Reeve, why don't you start?

3:35 p.m.

Murray Rausch Reeve, Rural Municipality of Beaver River

Honourable members of the committee, I want to thank you for the invitation to appear before you today.

Currently I serve as reeve for the Saskatchewan Rural Municipality of Beaver River No. 622. Our municipality is the most northerly of the organized municipalities along Saskatchewan's western border with Alberta. We are located in close proximity to the 4 Wing Canadian Forces base in Cold Lake. I also serve as chair of the North of Divide Community Association, a progressive and cooperative partnership of five urban and three rural municipalities promoting positive growth and common goals for a thriving, safe, stable, and sustainable region.

In contemplating the circumstances that bring me before you this afternoon, I conclude that the RM's letter of November 2010, sent to your attention, was significant. I can assure you that this letter was significant to RM council and represents their genuine concern and support for your important review.

In my preparations for today's address, I recalled the words of Alberta family and youth courts judge Herb Allard, who was recently interviewed on CBC radio and said, “I'm tired of opinion from people who have never been through the courtroom door”. Then, as I was preparing for this, I also came upon similar words from Judge Allard in writing: “I never saw one of them in my court. I was a judge for 36 years and I never saw one of them, ever, in my court”.
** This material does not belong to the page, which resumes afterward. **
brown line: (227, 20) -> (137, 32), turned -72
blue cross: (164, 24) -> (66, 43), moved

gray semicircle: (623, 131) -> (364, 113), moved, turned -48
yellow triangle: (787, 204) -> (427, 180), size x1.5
I must admit that I would be among those who would contribute to Justice Allard's tired state, but I trust that my council's keen interest in and concern for safe, viable communities, together with a positive relationship with our local RCMP detachment—

3:35 p.m.

Bloc

Marc Lemay Bloc Abitibi—Témiscamingue, QC

Mr. Chair, could you ask the witness to speak more slowly? The interpreters cannot keep up with him.

3:35 p.m.

Conservative

The Chair Conservative Ed Fast

I think they're asking you to maybe slow down a little so that the translation can actually be heard properly.

3:35 p.m.

Reeve, Rural Municipality of Beaver River

Murray Rausch

Okay. Sorry.

3:35 p.m.

Conservative

The Chair Conservative Ed Fast

Thank you.

3:35 p.m.

Reeve, Rural Municipality of Beaver River

Murray Rausch

Nonetheless, I have resolved to make more personal visits to the courts to observe proceedings and gain a broader insight into the challenges they face.
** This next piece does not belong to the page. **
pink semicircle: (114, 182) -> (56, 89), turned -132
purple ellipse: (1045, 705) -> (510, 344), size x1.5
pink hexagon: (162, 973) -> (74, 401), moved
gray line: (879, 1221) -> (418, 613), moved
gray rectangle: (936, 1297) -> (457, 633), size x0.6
Council's letter made reference to patterns that we sensed are possibly symptomatic of the current legislation and apparent hesitance to place custodial sentences on young repeat offenders. These include a perceived tendency and/or obligation to discount or render inadmissible the substantial cumulative records of young repeat offenders; a tendency to grant repeated escalating periods of probation or community-based sentencing, resulting in the immediate return of the young offender to the dysfunction of his or her existing situation, together with the transfer of supervisory responsibilities to the RCMP; the creative use of case law to complicate proceedings and exploit investigative and/or preparatory weaknesses; and repeated long-term adjournments whereby the offender is placed back on conditions between appearances, leading to further breach charges and additional appearances before the court. Unresolved charges subsequently accumulate, and the young offender now is dealing with many more charges than before.

Having not always witnessed the above-stated tendencies or patterns on a first-hand basis, I went in search of a regional example from court records available within the public domain that could serve to support council's concerns.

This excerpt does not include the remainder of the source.